Task description:
Establish how many lines in the material below include the word "Innovative", then give the count alone.

==== Study material

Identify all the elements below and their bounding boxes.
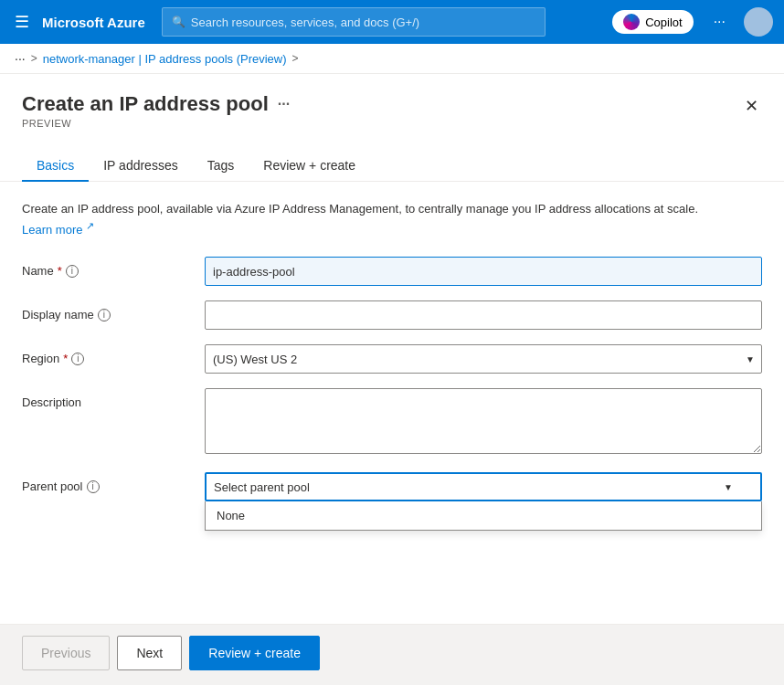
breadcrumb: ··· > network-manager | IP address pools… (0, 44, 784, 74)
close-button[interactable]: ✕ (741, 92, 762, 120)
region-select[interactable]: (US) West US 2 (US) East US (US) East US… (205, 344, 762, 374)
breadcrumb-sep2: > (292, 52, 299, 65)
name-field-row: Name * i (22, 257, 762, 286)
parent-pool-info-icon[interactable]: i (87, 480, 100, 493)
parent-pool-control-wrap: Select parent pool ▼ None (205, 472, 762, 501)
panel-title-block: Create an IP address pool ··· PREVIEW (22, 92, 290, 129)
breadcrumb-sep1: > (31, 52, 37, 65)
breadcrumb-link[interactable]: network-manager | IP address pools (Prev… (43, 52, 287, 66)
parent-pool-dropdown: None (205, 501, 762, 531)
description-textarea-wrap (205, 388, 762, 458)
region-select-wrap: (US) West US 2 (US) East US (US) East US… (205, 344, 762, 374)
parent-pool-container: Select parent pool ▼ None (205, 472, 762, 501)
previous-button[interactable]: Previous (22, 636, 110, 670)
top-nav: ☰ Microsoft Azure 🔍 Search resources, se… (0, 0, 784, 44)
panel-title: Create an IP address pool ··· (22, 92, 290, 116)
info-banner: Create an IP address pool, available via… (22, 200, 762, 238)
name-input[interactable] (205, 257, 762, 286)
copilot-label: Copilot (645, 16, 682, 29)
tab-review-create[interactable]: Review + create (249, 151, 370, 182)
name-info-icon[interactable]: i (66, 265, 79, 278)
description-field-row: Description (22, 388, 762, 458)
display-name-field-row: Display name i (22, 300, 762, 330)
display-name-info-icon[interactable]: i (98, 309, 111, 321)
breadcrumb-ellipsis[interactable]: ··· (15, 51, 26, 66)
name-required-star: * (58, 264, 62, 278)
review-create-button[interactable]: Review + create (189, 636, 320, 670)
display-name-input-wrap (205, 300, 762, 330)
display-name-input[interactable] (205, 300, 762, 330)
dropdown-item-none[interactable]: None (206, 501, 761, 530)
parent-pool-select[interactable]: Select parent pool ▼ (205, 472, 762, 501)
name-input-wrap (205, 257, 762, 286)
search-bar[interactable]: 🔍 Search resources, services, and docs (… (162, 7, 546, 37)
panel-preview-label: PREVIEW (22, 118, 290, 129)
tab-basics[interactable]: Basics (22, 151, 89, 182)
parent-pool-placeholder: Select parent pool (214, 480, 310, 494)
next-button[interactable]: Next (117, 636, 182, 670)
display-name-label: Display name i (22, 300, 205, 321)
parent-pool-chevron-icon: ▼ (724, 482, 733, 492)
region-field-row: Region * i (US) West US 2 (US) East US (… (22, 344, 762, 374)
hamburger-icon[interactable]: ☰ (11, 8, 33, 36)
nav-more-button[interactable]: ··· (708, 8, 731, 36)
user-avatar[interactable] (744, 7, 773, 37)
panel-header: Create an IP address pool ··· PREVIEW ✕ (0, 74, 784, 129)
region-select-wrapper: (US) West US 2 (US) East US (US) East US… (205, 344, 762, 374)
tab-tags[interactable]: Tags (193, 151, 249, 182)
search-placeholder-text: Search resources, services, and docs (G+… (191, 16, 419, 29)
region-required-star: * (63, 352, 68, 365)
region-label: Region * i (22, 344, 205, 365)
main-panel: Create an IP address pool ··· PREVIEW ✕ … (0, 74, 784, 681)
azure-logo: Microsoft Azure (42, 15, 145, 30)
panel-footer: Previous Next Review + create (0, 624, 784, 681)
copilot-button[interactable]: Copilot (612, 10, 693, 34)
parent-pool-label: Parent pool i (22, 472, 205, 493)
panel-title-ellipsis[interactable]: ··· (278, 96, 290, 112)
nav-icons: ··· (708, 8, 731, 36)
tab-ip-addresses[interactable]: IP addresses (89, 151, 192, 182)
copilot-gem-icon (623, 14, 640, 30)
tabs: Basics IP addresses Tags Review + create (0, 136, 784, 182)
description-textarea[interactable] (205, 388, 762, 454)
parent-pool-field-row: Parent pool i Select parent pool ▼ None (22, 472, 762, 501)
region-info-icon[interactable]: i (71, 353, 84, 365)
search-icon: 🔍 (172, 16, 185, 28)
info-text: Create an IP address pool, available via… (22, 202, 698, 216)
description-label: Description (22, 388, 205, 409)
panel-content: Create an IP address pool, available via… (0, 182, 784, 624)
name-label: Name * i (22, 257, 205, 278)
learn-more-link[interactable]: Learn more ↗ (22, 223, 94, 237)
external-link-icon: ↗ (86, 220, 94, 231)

========
==== Study material

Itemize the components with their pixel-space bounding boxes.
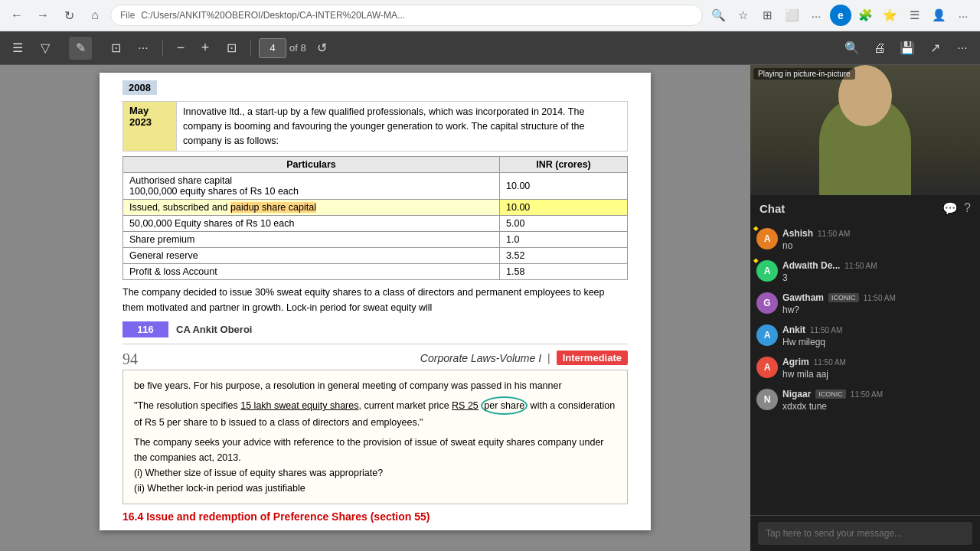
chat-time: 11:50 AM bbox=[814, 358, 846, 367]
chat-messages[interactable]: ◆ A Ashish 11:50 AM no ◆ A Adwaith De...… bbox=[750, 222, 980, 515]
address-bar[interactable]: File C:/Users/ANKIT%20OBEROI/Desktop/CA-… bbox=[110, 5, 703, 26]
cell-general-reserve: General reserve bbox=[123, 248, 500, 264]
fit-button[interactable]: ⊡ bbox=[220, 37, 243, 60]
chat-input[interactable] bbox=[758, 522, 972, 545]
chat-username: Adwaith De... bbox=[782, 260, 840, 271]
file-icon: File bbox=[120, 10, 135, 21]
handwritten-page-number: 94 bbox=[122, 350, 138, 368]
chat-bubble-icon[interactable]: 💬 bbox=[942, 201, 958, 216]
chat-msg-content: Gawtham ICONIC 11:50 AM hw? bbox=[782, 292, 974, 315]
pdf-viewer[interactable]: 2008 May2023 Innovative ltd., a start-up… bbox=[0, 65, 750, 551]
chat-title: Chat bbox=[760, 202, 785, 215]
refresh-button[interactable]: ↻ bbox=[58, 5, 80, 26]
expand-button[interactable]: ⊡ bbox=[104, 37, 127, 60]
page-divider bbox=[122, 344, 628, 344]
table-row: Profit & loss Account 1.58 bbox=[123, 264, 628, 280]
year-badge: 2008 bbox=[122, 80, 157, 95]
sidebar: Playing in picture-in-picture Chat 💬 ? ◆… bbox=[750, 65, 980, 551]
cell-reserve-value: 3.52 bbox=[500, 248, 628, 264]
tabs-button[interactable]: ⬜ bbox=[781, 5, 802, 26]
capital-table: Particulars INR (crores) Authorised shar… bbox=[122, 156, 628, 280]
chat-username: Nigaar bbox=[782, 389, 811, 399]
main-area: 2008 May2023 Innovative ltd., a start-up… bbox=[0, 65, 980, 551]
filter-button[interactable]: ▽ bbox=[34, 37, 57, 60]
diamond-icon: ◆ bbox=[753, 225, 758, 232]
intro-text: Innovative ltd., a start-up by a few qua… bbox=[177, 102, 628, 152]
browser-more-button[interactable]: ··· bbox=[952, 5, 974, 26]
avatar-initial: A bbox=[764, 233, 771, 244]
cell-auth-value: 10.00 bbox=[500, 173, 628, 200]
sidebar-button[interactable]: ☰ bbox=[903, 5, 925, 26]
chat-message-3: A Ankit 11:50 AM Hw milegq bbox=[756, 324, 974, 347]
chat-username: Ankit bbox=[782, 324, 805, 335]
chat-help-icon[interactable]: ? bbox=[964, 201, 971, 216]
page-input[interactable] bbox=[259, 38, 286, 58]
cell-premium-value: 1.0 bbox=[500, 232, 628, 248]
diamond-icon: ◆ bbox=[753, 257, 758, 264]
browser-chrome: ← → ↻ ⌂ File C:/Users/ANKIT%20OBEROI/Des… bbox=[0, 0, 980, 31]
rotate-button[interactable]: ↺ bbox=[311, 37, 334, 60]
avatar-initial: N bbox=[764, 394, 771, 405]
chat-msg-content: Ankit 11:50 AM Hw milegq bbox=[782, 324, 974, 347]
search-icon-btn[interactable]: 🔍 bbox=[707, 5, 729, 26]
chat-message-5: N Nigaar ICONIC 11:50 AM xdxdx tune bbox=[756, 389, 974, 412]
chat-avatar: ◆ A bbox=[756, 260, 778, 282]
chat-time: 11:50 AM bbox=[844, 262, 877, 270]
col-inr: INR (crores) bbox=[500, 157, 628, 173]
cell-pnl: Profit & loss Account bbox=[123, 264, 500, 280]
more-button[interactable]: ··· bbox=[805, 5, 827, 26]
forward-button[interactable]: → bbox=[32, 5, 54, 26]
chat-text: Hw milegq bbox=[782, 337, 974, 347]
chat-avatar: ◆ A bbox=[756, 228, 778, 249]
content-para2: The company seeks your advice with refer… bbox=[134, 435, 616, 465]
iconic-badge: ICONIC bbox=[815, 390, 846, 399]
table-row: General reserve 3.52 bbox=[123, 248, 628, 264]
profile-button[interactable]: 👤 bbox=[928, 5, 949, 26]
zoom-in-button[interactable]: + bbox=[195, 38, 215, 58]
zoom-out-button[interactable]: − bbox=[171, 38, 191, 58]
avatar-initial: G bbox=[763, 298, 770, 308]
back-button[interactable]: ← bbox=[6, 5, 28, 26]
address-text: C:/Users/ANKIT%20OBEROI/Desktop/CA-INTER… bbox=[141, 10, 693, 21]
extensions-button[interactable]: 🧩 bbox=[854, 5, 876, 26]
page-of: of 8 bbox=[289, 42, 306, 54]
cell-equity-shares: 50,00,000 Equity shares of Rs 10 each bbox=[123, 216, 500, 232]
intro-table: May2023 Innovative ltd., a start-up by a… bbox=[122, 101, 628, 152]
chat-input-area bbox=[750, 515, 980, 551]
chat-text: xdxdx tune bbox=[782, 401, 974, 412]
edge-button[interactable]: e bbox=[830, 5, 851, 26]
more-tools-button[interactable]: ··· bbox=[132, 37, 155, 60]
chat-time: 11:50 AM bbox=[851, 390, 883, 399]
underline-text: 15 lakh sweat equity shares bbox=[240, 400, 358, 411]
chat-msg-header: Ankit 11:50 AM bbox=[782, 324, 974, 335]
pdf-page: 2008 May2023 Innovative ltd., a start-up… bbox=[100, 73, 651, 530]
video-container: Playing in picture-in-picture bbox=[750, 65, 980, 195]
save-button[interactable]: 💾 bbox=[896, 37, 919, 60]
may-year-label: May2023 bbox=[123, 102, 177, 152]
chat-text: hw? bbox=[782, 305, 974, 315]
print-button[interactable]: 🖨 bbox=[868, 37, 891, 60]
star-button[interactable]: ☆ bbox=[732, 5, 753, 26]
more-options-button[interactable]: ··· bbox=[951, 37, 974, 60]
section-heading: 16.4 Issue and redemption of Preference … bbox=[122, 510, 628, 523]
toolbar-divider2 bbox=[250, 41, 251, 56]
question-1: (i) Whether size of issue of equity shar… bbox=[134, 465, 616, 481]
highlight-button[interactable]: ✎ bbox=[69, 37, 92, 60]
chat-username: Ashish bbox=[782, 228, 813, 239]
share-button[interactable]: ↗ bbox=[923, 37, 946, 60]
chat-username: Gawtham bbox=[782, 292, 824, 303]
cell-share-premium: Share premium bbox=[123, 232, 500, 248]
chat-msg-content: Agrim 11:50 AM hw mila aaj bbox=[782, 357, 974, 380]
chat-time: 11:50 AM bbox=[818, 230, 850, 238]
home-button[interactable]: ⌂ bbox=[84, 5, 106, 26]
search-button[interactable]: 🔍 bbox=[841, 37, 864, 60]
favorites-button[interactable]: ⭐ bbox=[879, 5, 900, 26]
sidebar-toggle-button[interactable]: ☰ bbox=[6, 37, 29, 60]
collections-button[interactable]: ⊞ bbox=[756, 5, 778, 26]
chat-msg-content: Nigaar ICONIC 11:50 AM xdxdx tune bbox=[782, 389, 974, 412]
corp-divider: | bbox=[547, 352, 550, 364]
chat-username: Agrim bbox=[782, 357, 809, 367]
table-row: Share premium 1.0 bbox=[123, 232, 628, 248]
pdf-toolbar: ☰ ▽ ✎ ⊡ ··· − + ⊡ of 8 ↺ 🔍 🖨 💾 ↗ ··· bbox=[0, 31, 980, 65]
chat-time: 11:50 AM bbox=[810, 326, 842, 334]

========
==== Study material

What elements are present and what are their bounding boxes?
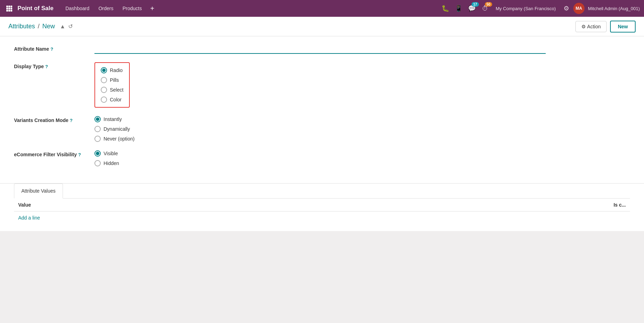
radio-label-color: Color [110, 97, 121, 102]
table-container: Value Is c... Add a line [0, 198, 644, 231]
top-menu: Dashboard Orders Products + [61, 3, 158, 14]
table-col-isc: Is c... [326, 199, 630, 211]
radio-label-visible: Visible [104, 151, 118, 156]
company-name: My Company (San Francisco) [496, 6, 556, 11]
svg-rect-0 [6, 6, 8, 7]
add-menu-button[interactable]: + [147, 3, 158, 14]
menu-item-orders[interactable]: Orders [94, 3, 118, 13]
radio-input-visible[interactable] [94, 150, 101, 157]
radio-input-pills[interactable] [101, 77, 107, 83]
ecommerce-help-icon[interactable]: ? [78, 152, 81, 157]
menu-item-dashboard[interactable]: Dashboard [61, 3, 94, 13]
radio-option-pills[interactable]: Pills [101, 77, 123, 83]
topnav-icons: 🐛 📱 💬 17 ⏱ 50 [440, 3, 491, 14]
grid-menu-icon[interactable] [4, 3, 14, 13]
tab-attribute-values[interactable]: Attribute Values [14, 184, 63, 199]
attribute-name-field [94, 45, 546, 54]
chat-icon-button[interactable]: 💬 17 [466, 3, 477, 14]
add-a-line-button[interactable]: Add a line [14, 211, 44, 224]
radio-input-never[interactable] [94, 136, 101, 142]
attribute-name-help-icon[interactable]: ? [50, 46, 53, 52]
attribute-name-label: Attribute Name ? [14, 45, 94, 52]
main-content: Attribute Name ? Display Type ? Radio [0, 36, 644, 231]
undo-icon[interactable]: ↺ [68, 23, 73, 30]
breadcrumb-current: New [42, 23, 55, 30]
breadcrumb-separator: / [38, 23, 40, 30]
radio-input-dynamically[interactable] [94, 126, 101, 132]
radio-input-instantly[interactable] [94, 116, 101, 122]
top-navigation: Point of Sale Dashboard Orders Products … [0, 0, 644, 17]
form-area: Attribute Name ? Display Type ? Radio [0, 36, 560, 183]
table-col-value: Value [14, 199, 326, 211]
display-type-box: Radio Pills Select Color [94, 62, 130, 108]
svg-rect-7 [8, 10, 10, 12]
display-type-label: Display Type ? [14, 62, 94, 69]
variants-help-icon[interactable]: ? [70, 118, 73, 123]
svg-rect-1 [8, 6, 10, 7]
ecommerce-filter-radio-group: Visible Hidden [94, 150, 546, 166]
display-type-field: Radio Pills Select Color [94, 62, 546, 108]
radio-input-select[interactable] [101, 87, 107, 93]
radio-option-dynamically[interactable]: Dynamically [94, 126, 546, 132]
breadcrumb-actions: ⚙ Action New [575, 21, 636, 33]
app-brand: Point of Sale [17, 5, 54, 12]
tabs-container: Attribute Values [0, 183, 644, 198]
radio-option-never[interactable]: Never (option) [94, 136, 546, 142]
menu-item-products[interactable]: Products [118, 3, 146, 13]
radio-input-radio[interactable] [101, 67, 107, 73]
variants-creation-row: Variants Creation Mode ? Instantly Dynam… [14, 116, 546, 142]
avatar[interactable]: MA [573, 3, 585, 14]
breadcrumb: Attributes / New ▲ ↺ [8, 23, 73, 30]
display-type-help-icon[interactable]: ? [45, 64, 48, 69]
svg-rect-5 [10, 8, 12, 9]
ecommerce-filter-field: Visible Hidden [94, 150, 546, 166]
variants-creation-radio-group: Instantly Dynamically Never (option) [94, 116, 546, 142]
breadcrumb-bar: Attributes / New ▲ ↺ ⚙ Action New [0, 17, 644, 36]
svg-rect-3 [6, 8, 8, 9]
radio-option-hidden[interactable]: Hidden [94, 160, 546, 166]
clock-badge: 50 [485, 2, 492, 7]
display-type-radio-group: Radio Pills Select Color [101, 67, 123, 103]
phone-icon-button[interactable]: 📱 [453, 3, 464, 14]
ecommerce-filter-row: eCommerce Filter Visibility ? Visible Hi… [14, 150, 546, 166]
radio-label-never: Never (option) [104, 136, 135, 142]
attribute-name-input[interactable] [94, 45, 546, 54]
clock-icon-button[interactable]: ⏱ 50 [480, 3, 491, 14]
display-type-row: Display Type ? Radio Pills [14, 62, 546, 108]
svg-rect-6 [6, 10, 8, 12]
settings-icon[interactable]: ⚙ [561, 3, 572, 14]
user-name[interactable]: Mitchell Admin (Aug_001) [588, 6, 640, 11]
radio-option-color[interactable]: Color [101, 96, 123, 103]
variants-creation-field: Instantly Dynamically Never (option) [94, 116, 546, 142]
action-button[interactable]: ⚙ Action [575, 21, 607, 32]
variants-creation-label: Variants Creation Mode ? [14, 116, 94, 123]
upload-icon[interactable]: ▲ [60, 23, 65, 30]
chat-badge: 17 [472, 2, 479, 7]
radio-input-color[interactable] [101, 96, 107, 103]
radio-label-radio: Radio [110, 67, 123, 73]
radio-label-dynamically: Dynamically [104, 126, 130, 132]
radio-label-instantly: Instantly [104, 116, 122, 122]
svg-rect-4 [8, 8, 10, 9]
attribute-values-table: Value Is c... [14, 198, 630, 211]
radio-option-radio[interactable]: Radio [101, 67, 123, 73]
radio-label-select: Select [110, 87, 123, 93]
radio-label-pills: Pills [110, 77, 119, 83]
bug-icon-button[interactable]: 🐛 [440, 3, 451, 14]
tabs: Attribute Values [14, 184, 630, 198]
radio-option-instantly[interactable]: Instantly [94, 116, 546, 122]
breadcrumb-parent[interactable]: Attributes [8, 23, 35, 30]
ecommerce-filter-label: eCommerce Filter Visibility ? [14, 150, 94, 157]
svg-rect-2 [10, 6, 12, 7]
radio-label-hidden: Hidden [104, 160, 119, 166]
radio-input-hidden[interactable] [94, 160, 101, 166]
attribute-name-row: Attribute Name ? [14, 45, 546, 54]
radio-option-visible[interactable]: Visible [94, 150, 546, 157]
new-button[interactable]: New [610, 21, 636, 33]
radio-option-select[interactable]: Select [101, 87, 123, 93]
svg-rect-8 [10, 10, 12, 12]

========

Output of the task:
5